Nearly every organism has to cope with harmful infections from pathogens. Organisms can respond by either killing invading pathogens ('resistance') or by reducing the damage caused by pathogens ('tolerance'). Among animals, resistance has been well studied, but relatively little is known about the causes and consequences of tolerance. This project focuses on a bacterial disease that emerged in the mid-1990s in a common backyard songbird, the house finch, causing rapid population declines. This infection causes severe tissue damage, in the form of conjunctivitis (pink-eye). 'Tolerance' is likely an important way to mitigate this harmful infection. Because the disease reached parts of the house finch range at distinct times, the proposed work uses comparisons among geographically separated finch populations to uncover 1) how quickly 'tolerance' evolves in response to a novel pathogen, 2) the gene expression mechanisms important for tolerance, and 3) the consequences of 'tolerance' for disease spread within flocks. This project also crafts innovative means to communicate its scientific findings with the public. The researchers have joined a global network of science enthusiasts by founding a program that hosts monthly public events where short presentations by scientists or other experts are separated by musical or artistic interludes. Multiple events will feature results from this project. In addition, through a graduate-level course at Virginia Tech this project will train young scientists and educators to design their own programs that enhance public engagement with science.

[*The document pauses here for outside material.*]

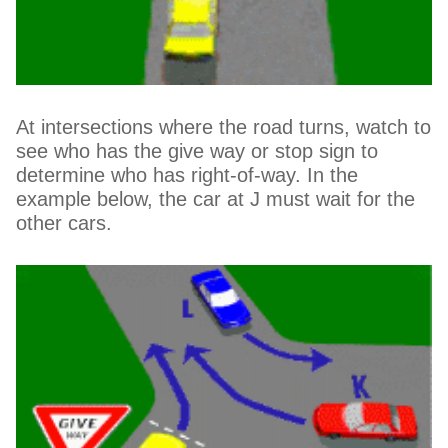
At intersections where the road turns, watch to
see who has the give way or stop sign to
determine who has right-of-way. In the
example below, the car at J must wait for the
other cars.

Infectious diseases are among the most powerful and pervasive selective forces on the planet. Because vigorous resistance mechanisms, such as inflammatory immune responses in vertebrates, can reduce host fitness by damaging an animal's own tissues, selection should favor some degree of tolerance of infection across diverse hosts. To date, however, work on animals has focused almost exclusively on resistance. By combining molecular techniques and inter-population comparisons, this project directly advances our knowledge of three of the most critical, open issues in the study of animal tolerance: how selection shapes this host strategy following disease emergence, the immune mechanisms underlying tolerance, and the consequences of host tolerance for pathogen transmission. The work utilizes a number of techniques to assess immune responses rarely tested in non-model organisms (e.g., expression of songbird cytokine genes through qPCR and expression of myriad other host genes through RNA-seq). In addition, this project uses experimental epidemics to link differences in individual host responses with pathogen transmission dynamics. Through this combination of comparative, molecular, and experimental techniques, this project integrates the concept of tolerance across levels of biological organization, linking the causes and consequences of this defense strategy from molecules to populations, all in a naturally occurring host-pathogen system. Ultimately, this work will significantly advance knowledge of how tolerance of infection arises in animals and how this host response impacts the dynamics of pathogen epidemics.
This award reflects NSF's statutory mission and has been deemed worthy of support through evaluation using the Foundation's intellectual merit and broader impacts review criteria.